Maciej S. Lesniak, MD
University of Chicago

As an accomplished neurosurgeon at Northwestern Memorial Hospital (Chicago, IL), Maciej S. Lesniak, MD, was frustrated. He and his colleagues were highly skilled and extremely knowledgeable, yet despite their best efforts and state-of-the-art standards of care, their patients with brain tumors almost always died. 

Dr. Lesniak’s frustration led him to seek solutions outside of the norm. At the time, the idea of gene therapy was receiving a lot of healthy skepticism. Dr. Lesniak was not in that camp.
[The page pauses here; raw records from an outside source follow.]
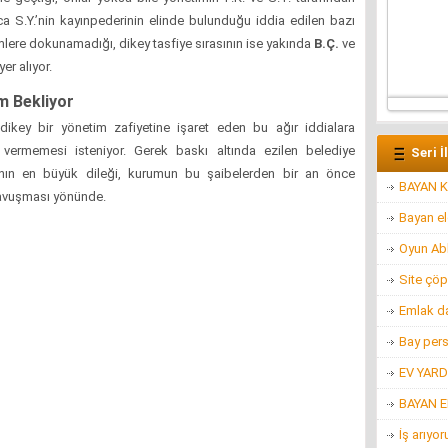
yrıca S.Y.’nin kayınpederinin elinde bulunduğu iddia edilen bazı
mlere dokunamadığı, dikey tasfiye sırasının ise yakında
B.Ç.
ve
er alıyor.
m Bekliyor
dikey bir yönetim zafiyetine işaret eden bu ağır iddialara
 vermemesi isteniyor. Gerek baskı altında ezilen belediye
Seri İ
ının en büyük dileği, kurumun bu şaibelerden bir an önce
BAYAN K
 kavuşması yönünde.
Bayan e
Oyun Ab
Site çöp
Emlak d
Bay per
EV YARD
BAYAN 
İş arıyo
He knew a radically different approach to established protocols was what it would take to create new hope and extend the lives of patients battling brain cancer. 

With a grant from Alliance for Cancer Gene Therapy, an inspired Dr. Lesniak was able to put his ideas into motion, and in 2007, began to explore the development of a re-engineered cold virus that could selectively infect and ultimately destroy cancer cells in the brain without harming other healthy cells. 

The results of Dr. Lesniak’s Alliance-funded research led to the publication of “A Preclinical Evaluation of Neural Stem Cell-Based Cell Carrier for Targeted Antiglioma Oncolytic Virotherapy” in the July 3, 2013, issue of the Journal of the National Cancer Institute

Since then, Dr. Lesniak and his team continued to refine their approach and build upon the foundation established through the original funding. Their progress was formally recognized in 2015, when Dr. Lesniak was honored with Outstanding Investigator Awards by the National Institutes of Health National Cancer Institute

In 2019, Dr. Lesniak and colleagues launched a first-of-its-kind clinical trial in collaboration with Karen Aboody, MD, of the City of Hope Comprehensive Cancer Center (Duarte, CA), who was honored along with Dr. Lesniak in 2008 with an Outstanding New Investigator Award by the American Society of Gene & Cell Therapy. Their groundbreaking clinical trial combines established standards of care with neural stem cells developed by Dr Aboody to deliver a virus developed by Dr. Lesniak to kill brain cancer. It represents the first time in history that the U.S. Food & Drug Administration approved an approach like this for newly diagnosed patients. 

“As a neurosurgeon, it was frustrating to see how patients with brain tumors almost always died despite our best efforts and state-of-the-art standards of care. I knew a radically different approach to established protocols was what it would take to create new hope and extend the lives of patients battling brain cancer.”